Exercise goal: Quote the entries word for word. Omit the pictures.

Records from a dataset
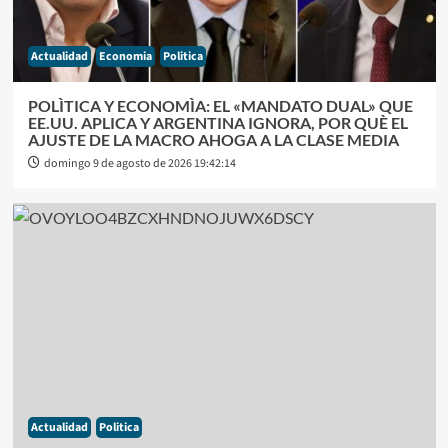
Actualidad
Economia
Politica
POLÌTICA Y ECONOMÌA: EL «MANDATO DUAL» QUE
EE.UU. APLICA Y ARGENTINA IGNORA, POR QUÈ EL
AJUSTE DE LA MACRO AHOGA A LA CLASE MEDIA
domingo 9 de agosto de 2026 19:42:14
Actualidad
Politica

Answer for the task:
Actualidad
Economia
Politica
POLÌTICA Y ECONOMÌA: EL «MANDATO DUAL» QUE
EE.UU. APLICA Y ARGENTINA IGNORA, POR QUÈ EL
AJUSTE DE LA MACRO AHOGA A LA CLASE MEDIA
domingo 9 de agosto de 2026 19:42:14
Actualidad
Politica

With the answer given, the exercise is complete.